A multicentre, randomised controlled trial (the Beta-lactam Infusion Group [BLING] II study) is currently under way, comparing continuous infusion to standard bolus administration of beta-lactam antibiotics in critically ill patients, independent of dose.
DESIGN, SETTINGS, PARTICIPANTS AND INTERVENTIONS: BLING II is a Phase IIB, double-blinded, randomised controlled trial recruiting 420 intensive care unit patients with severe sepsis to receive one of three beta-lactam study antibiotics (ticarcillin-clavulanate, piperacillin- tazobactam or meropenem) by either continuous infusion or intermittent bolus administration.
The primary outcome is ICUfree days at Day 28. Secondary outcomes include 90-day survival, clinical cure 14 days after study antibiotic cessation, organ failure-free days at Day 14 and duration of bacteraemia.
The study started in July 2012 and will provide clinical evidence as to whether continuous infusion of beta-lactam antibiotics is superior to intermittent bolus administration in critically ill patients with severe sepsis. A Phase III study powered for a survival end point may be justified, based on the results of our study.

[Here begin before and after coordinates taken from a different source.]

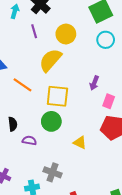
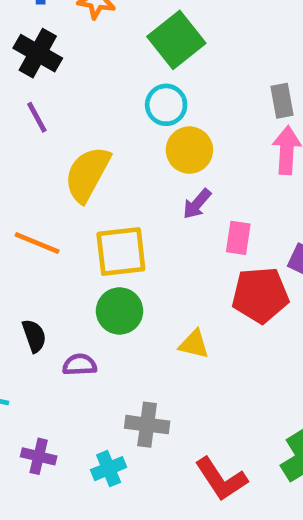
yellow circle: (66, 34) -> (189, 150), moved
cyan circle: (106, 40) -> (166, 105), moved
purple arrow: (94, 83) -> (197, 204), turned 32

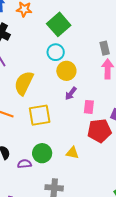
green circle: (120, 311) -> (42, 153), moved

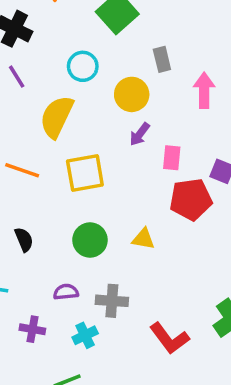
gray rectangle: (105, 48) -> (162, 59), moved
cyan circle: (56, 52) -> (83, 66), moved
purple semicircle: (24, 164) -> (66, 292), moved

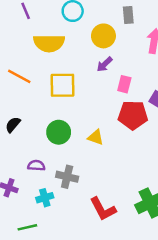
yellow semicircle: (57, 117) -> (49, 43), turned -124
black semicircle: (24, 240) -> (13, 125), turned -126

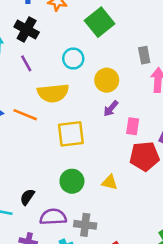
gray rectangle: (128, 15) -> (144, 55), moved
orange line: (19, 76) -> (25, 115), moved
black semicircle: (13, 125) -> (27, 197), moved
purple semicircle: (36, 165) -> (53, 217), size x1.5

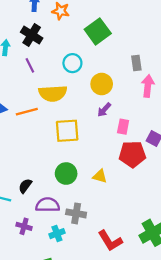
orange line: (25, 115) -> (27, 112), turned -40

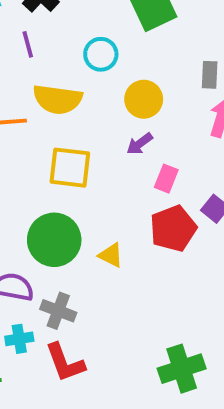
red pentagon: (132, 154) -> (173, 228), turned -30
green circle: (66, 174) -> (54, 240), size x1.4
red L-shape: (110, 241) -> (65, 363), moved

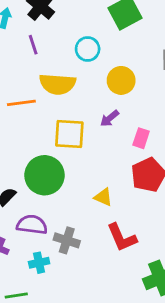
purple arrow: (140, 144) -> (109, 118), moved
green circle: (54, 240) -> (45, 175), moved
red L-shape: (65, 363) -> (122, 238), moved

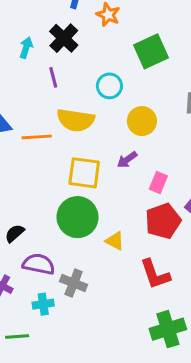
green circle: (45, 175) -> (78, 217), moved
red L-shape: (122, 238) -> (155, 274), moved

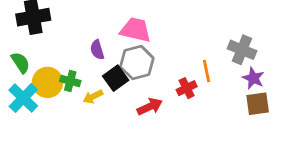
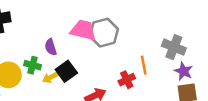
gray hexagon: (137, 63) -> (104, 33), moved
green cross: (70, 81) -> (33, 65), moved
yellow arrow: (93, 97) -> (51, 77), moved

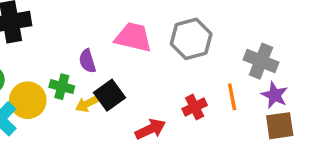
gray hexagon: (104, 33) -> (191, 39), moved
orange line: (144, 65) -> (232, 97), moved

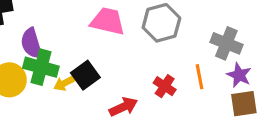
purple semicircle: (87, 61) -> (31, 43), moved, size x1.4
green cross: (62, 87) -> (41, 67), size x1.5
red cross: (195, 107) -> (165, 86), turned -30

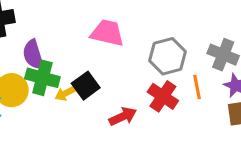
gray hexagon: (161, 23) -> (168, 56), moved
red cross: (165, 86) -> (163, 96), size x1.4

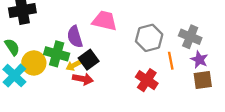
purple semicircle: (33, 55) -> (75, 37), moved
red cross: (163, 96) -> (147, 80), moved
red arrow: (123, 116) -> (83, 79), moved, turned 36

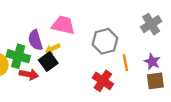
gray cross: (190, 37) -> (151, 24), moved, turned 36
yellow arrow: (74, 65) -> (53, 49), moved
red arrow: (83, 79) -> (29, 74), moved

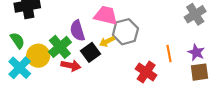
gray hexagon: (105, 41) -> (125, 32), moved
yellow arrow: (53, 49) -> (107, 42), moved
green cross: (18, 56) -> (60, 47), turned 35

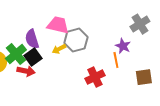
black square: (90, 52) -> (33, 57), moved
purple star: (196, 52) -> (123, 46), moved
red cross: (146, 72) -> (95, 77), turned 30

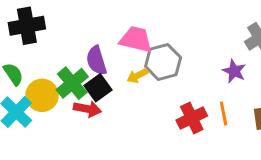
orange line: (116, 60) -> (224, 113), moved

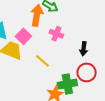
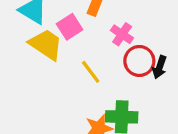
red circle: (87, 72) -> (139, 61), moved

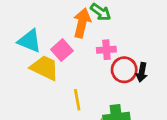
pink cross: (122, 34) -> (106, 50), turned -30
yellow line: (91, 72) -> (77, 100), moved, turned 35

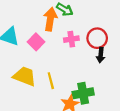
yellow trapezoid: (45, 68) -> (25, 76), moved
red circle: (124, 70) -> (97, 38), moved

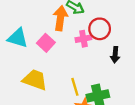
red circle: (97, 38) -> (100, 29), moved
yellow line: (51, 81) -> (75, 87), moved

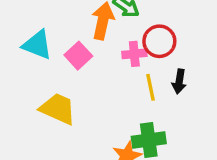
yellow line: (75, 87) -> (151, 87), moved

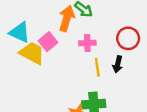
red circle: (159, 41) -> (128, 38), moved
yellow trapezoid: (58, 109) -> (32, 53), moved

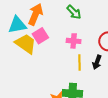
orange arrow: (67, 18) -> (35, 14), moved
cyan triangle: (20, 32) -> (17, 25), turned -42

尽管β-内酰胺类抗生素具有时间依赖性的药代动力学和药效学特性,并且连续给药具有很强的理论依据,但这些抗生素在临床上仍主要采用推注给药。迄今为止,比较β-内酰胺类抗生素给药方式的随机对照试验结果尚无定论,这些试验受到非等效剂量、非盲法给药和样本量小的限制。

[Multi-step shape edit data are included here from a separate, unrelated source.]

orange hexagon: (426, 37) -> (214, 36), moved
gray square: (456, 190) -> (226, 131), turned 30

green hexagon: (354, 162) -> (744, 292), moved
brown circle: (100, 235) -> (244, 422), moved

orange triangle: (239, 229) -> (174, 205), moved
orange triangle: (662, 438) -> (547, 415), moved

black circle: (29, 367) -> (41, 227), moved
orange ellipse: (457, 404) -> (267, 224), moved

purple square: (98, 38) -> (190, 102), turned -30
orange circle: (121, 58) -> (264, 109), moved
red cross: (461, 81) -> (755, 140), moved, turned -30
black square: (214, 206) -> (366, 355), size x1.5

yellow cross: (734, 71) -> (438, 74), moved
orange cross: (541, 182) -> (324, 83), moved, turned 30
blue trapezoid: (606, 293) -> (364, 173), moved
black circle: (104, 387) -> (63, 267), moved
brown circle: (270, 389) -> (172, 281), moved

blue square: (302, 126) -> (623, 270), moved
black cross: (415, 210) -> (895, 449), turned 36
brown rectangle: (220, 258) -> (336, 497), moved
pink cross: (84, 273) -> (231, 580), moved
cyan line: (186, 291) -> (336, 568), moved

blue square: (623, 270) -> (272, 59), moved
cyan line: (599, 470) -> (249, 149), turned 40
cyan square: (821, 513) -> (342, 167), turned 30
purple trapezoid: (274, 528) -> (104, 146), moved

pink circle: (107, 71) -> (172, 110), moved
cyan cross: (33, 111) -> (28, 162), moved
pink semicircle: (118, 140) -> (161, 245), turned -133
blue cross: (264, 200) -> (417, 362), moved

目前正在进行一项多中心、随机对照试验(β-内酰胺输注组[BLING] II 研究),该试验将比较连续输注与标准推注给予危重症患者β-内酰胺类抗生素的效果,而不考虑剂量。
设计、设置、参与者和干预措施:BLING II 是一项 2b 期、双盲、随机对照试验,招募了 420 例严重脓毒症的重症监护病房患者,他们将接受三种研究用β-内酰胺类抗生素中的一种(替卡西林-克拉维酸、哌拉西林-他唑巴坦或美罗培南),分别采用连续输注或间歇推注给药。
主要结局是第 28 天的 ICU 无天数。次要结局包括 90 天生存率、研究抗生素停药后 14 天的临床治愈率、第 14 天无器官衰竭天数和菌血症持续时间。
该研究于 2012 年 7 月开始,将提供临床证据,证明连续输注β-内酰胺类抗生素是否优于严重脓毒症的危重症患者的间歇推注给药。根据我们的研究结果,可能有理由进行一项有生存终点的 3 期研究。